With MCDET, a conditional occurrence probability is assigned to each branch constructed in the course of a DET simulation. Multiplication of the conditional probabilities of all branches which made up a whole sequence finally gives the sequence probability. The probabilities of all sequences of a DET in general sum up to 1. If a probabilistic cut-off criterion was applied, the sum is smaller than 1, because all sequences with a conditional probability less than a given threshold value are ignored.

The DET approach avoids repeated calculations of dynamic situations shared by different sequences. Except for the first (root) sequence, any other sequence is calculated only from the time on where a corresponding branching occurs. The past history of a sequence is given by the parent sequence from which the sequence branches off, then, by the parent sequence of the parent sequence and so on.

One drawback of the DET approach is that a continuous variable like the timing of an event (e.g., the failure of a passive component) has to be discretized, if it is subjected to aleatory uncertainty. A coarse discretization would provide less accurate results. A detailed time discretization would lead to an exponential explosion of the number of branches. The accuracy of results derived from a more or less detailed discretization is difficult to quantify.

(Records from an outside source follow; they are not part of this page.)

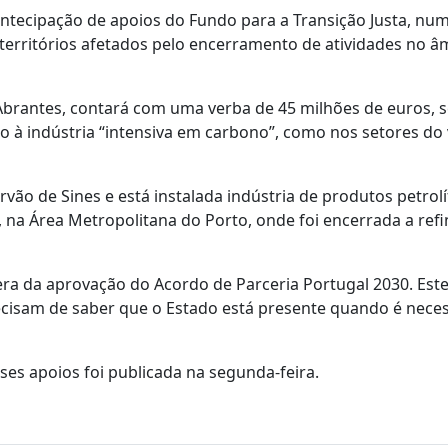
 antecipação de apoios do Fundo para a Transição Justa, nu
territórios afetados pelo encerramento de atividades no â
e Abrantes, contará com uma verba de 45 milhões de euros, 
o à indústria “intensiva em carbono”, como nos setores do 
arvão de Sines e está instalada indústria de produtos petrolí
 na Área Metropolitana do Porto, onde foi encerrada a refi
pera da aprovação do Acordo de Parceria Portugal 2030. Est
recisam de saber que o Estado está presente quando é neces
es apoios foi publicada na segunda-feira.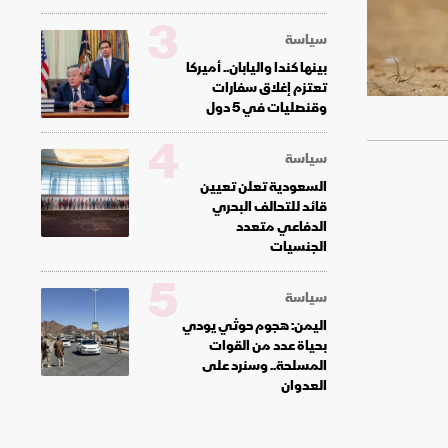
3
سياسة
بينها كندا واليابان.. أميركا
تعتزم إغلاق سفارات
وقنصليات في 5 دول
4
سياسة
السعودية تعلن تعيين
قائد للتحالف البحري
الدفاعي متعدد
الجنسيات
5
سياسة
اليمن: هجوم حوثي يودي
بحياة عدد من القوات
المسلحة.. وسنرد على
العدوان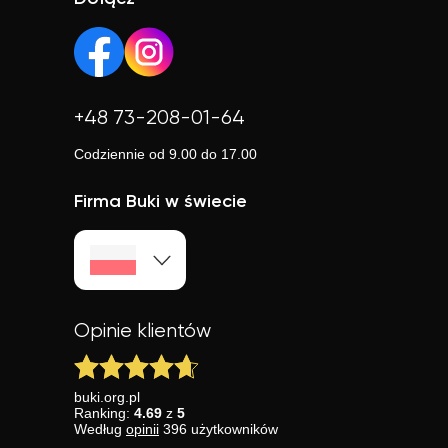
niezależnie od lokalizacji.
+48 73-208-01-64
Codziennie od 9.00 do 17.00
Firma Buki w świecie
Opinie klientów
buki.org.pl
Ranking:
4.69
z
5
Według
opinii
396
użytkowników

To overcome this difficulty, MCDET allows for applying a combination of MC simulation and the DET approach which can adequately handle the aleatory uncertainty of any discrete or continuous variables and provide output data appropriate for quantifying the accuracy of the results, for instance, in terms of confidence intervals.

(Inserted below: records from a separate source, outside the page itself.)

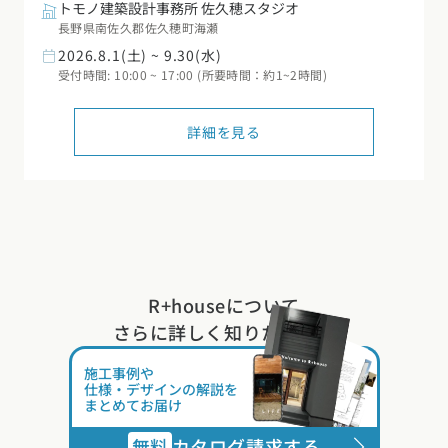
トモノ建築設計事務所 佐久穂スタジオ
長野県南佐久郡佐久穂町海瀬
2026.8.1(土) ~ 9.30(水)
受付時間: 10:00 ~ 17:00 (所要時間：約1~2時間)
詳細を見る
R+houseについて
さらに詳しく知りたい方は
施工事例や
仕様・デザインの解説を
まとめてお届け
無料
カタログ請求する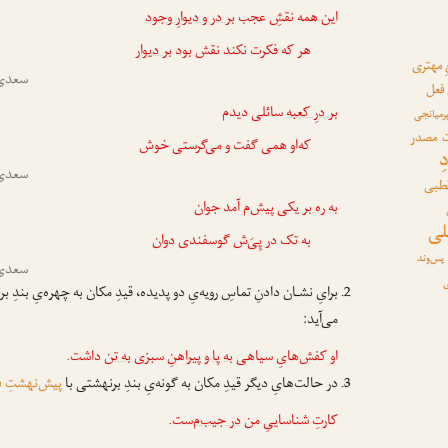
این همه نقشِ عجب
بر در و دیوارِ وجود
هر که فکرت نکند نقش بود
بر دیوار
 مهتری
سعدی 
 فعل
بر درِ کعبه
سائلی دیدم
رمیانجی
مصدر
که‌او همی گفت و می‌گرستی خوش
ِ
سعدی 
قطبی
به ره بر
یکی پیش‌م آمد جوان
لی
به تک در پِیَ‌ش گوسفندی دوان
پس‌وند
سعدی 
ی
برایِ نشـان دادنِ تماسِ رویه‌یِ دو پدیده، قیدِ مکان به چهره‌یِ بندِ 
می‌آید:
او کفش‌هایِ سیاهی
به پا
و پیراهنِ سبزی
به تن
داشت.
در حالت‌هایِ دیگر قیدِ مکان به گونه‌یِ بندِ برنهشتی با
پیش‌نهشتِ «
کارتِ شناساییِ من
در جیب‌م
‌ست.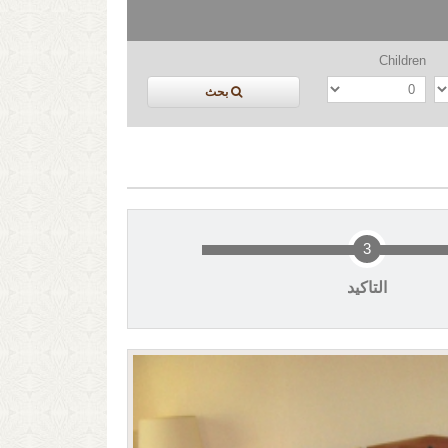
Children
بحث
3
التاكيد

With MCDET coupled to a dynamics code, each DET is constructed on condition of values each randomly sampled for a continuous aleatory variable. Each new set of values for the continuous aleatory variables contributes to the generation of another DET. Result of this method is a sample of individual DETs, each constructed from a distinct set of values sampled for the continuous aleatory variables. The sampling of values for the continuous aleatory variables is not performed a priori, that is, before the calculation of a DET is launched. It is performed when needed in the course of the calculation. In this way, it is possible to treat not only the influence of aleatory uncertainties on the dynamics as calculated by the code but also the influence of the dynamics on aleatory uncertainties and to consider, for instance, a higher failure rate of a component, if a high temperature seriously aggravates the condition of the component.

From the conditional probabilities assigned to each sequence and the corresponding curves of safety related output quantities calculated by the dynamics code, the post-processing modules of MCDET can calculate the conditional DET-specific and the unconditional scenario-specific distributions of safety related quantities. These scenario-specific distributions are the means over the corresponding DET-specific distributions. The accuracy of the resulting mean distributions and probabilities can be quantified in terms of 90% or 95% confidence intervals.

Figure 1 comprises two schematical illustrations of the sample of DETs generated by MCDET. In Figure 1(a), each DET of the sample is represented in the time-event space with focus on the events subjected to aleatory uncertainty (e.g., failure-on-demand of the systems S1, S2, and S3, error of human actions HA1, or failure of a passive component PC). Timing and order of events might differ from DET to DET due to the influence of the different values sampled for MC simulation. Associated with each sequence of events is the process state at each point in time as calculated by the applied dynamics code and the corresponding conditional probability. In Figure 1(a), the state of a process variable and the corresponding probability are exemplarily considered at the end of problem time. The probabilities over the range of (e.g., from 0 to 10) obtained from all sequences of a DET constitute a distribution at each point in time (e.g., at the end of problem time as shown in Figure 1(a)). Figure 1(b) shows each DET in the time-state space where the focus is laid on the temporal evolution of the process variable for each sequence of event.